I’m grateful that Alexandre found the balance between keeping the discipline, subordination and trusting the crew. Every morning just after the breakfast commander calls us for the briefing. We all tell our plans for the day, decide who cooks lunch and dinner, who writes creative reports and discuss the EVA schedule. If something prevents any of us to work, fulfill their project’s goals Alexandre does his best to solve the problem and negotiate if other parties are involved. Alexandre’s projects aim to improve the life and work of the crew – designing the 3D model of new station and creation of space suit interface SSUIt. His first rotation at MDRS was in 2012 and since then the idea of implementing renewed design of the habitat into real life became his little dream. Alexandre started the graphic work at the beginning of the mission and now has the preliminary study almost ready to go. The final touches will be done in the second part of the mission next year. The SSUIt project is the interface to implement into existing Mars Society space suit in order to monitor health during the EVA and collect the data from environment. So far, he tested it on the field with the sensors for: GPS; temperature and humidity inside of the helmet and outside; pressure; UV, infrared, visible light and the webcam. Alexandre plans to finish the prototype when he is back home and will bring for the Arctic mission final product for four space suits.

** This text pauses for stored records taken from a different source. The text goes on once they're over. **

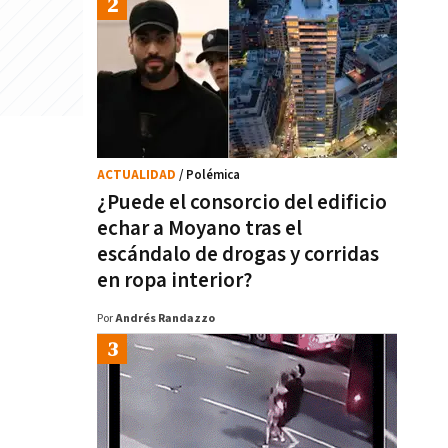
ACTUALIDAD
/ Polémica
¿Puede el consorcio del edificio
echar a Moyano tras el
escándalo de drogas y corridas
en ropa interior?
Por
Andrés Randazzo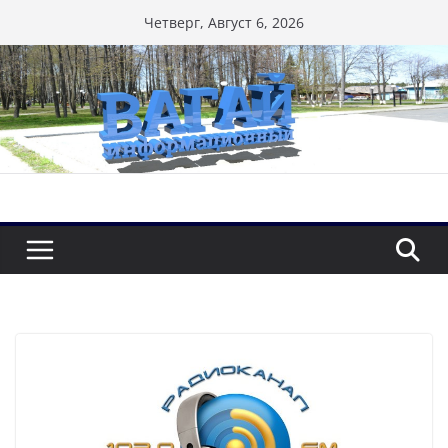
Перейти
Четверг, Август 6, 2026
к
содержимому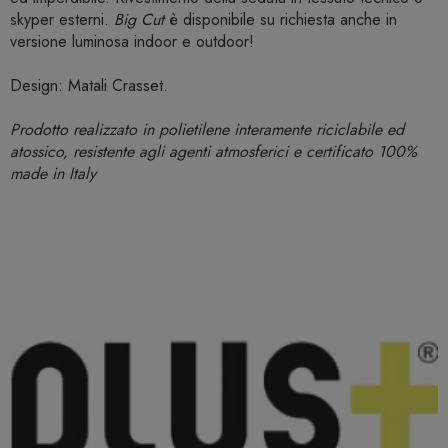
skyper esterni.
Big Cut
è disponibile su richiesta anche in
versione luminosa indoor e outdoor!
Design: Matali Crasset.
Prodotto realizzato in polietilene interamente riciclabile ed
atossico, resistente agli agenti atmosferici e certificato 100%
made in Italy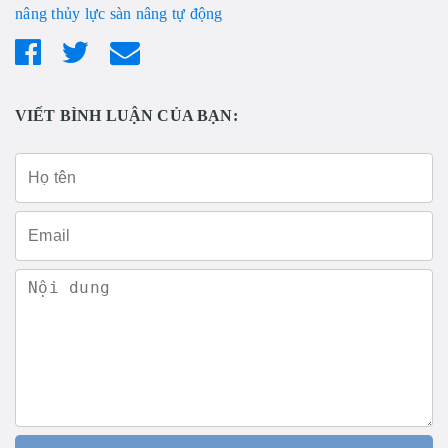
nâng thủy lực
sàn nâng tự động
VIẾT BÌNH LUẬN CỦA BẠN: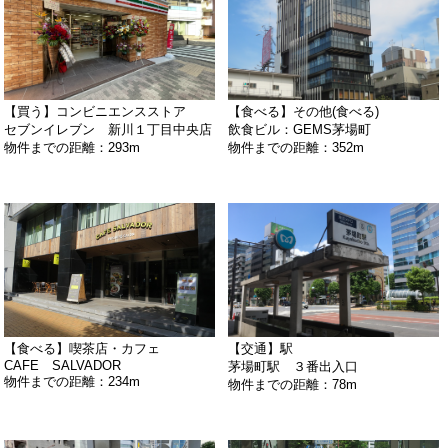
【買う】コンビニエンスストア
【食べる】その他(食べる)
セブンイレブン 新川１丁目中央店
飲食ビル：GEMS茅場町
物件までの距離：293m
物件までの距離：352m
【食べる】喫茶店・カフェ
【交通】駅
CAFE SALVADOR
茅場町駅 ３番出入口
物件までの距離：234m
物件までの距離：78m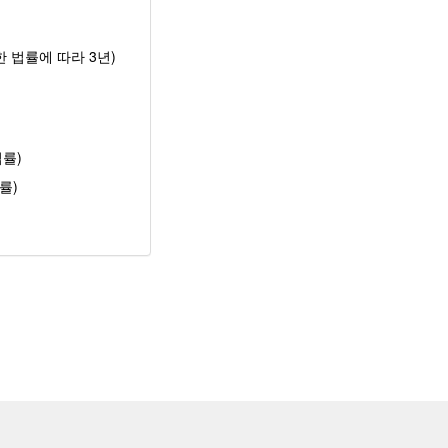
 법률에 따라 3년)
률)
률)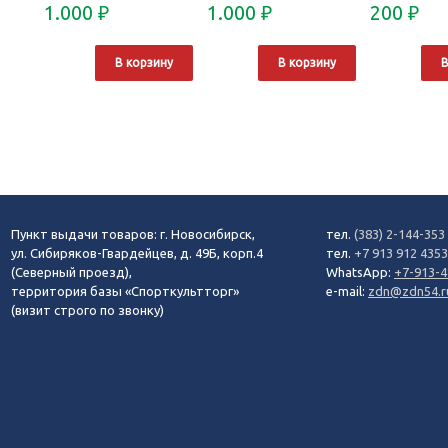
1.000
₽
1.000
₽
200
₽
В корзину
В корзину
В
Пункт выдачи товаров: г. Новосибирск,
тел.
(383) 2-144-353
ул. Сибиряков-Гвардейцев, д. 49Б, корп.4
тел.
+7 913 912 435
(Северный проезд),
WhatsApp:
+7-913-4
территория базы «Спорткультторг»
e-mail:
zdn@zdn54.r
(визит строго по звонку)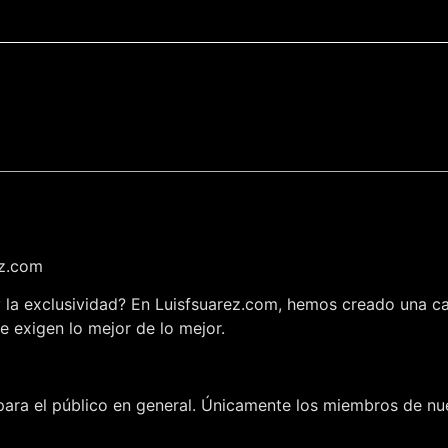
ez.com
 y la exclusividad? En Luisfsuarez.com, hemos creado una c
e exigen lo mejor de lo mejor.
ara el público en general. Únicamente los miembros de nue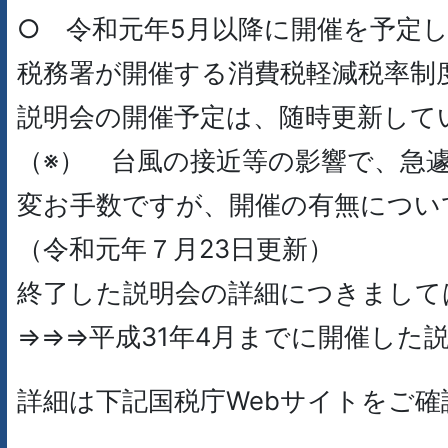
○ 令和元年5月以降に開催を予定
税務署が開催する消費税軽減税率制
説明会の開催予定は、随時更新して
（※） 台風の接近等の影響で、急
変お手数ですが、開催の有無につい
（令和元年７月23日更新）
終了した説明会の詳細につきまして
⇒⇒⇒平成31年4月までに開催した
詳細は下記国税庁Webサイトをご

The projects could have been more advanced but to be the good commander took all his time. I remember that often after midnight I could see Alexandre working on his projects. I remember the desperation and anxiety on his face every time the space suit interface failed. I remember that no matter how tired and busy he was, he always listened to us. He always tried to understand each of the crew member and find the solution. Often it is standing between two fires and staying cool. But I also remember his smile at the dinners when we are all happy discussing the little successes of the day. I will never forget how much effort, patient and love Alexandre put into the Mars 160 crew. If somebody thinks to be a commander is just to walk around with a cool look and give the orders. Well, take the job and carry the heavy weight of responsibilities for three months 24/7, don’t lose your temper and be the best crew member! Being a commander is hard job and in many aspects you have to be ready to sacrifice yourself for the well being of the crew and the mission. I like to imagine the life in 10 years and I see so real the video conference from Space station, where Alexndre Mangeot, the Commander, sends his regards to Earth before starting the engines and heading to Mars!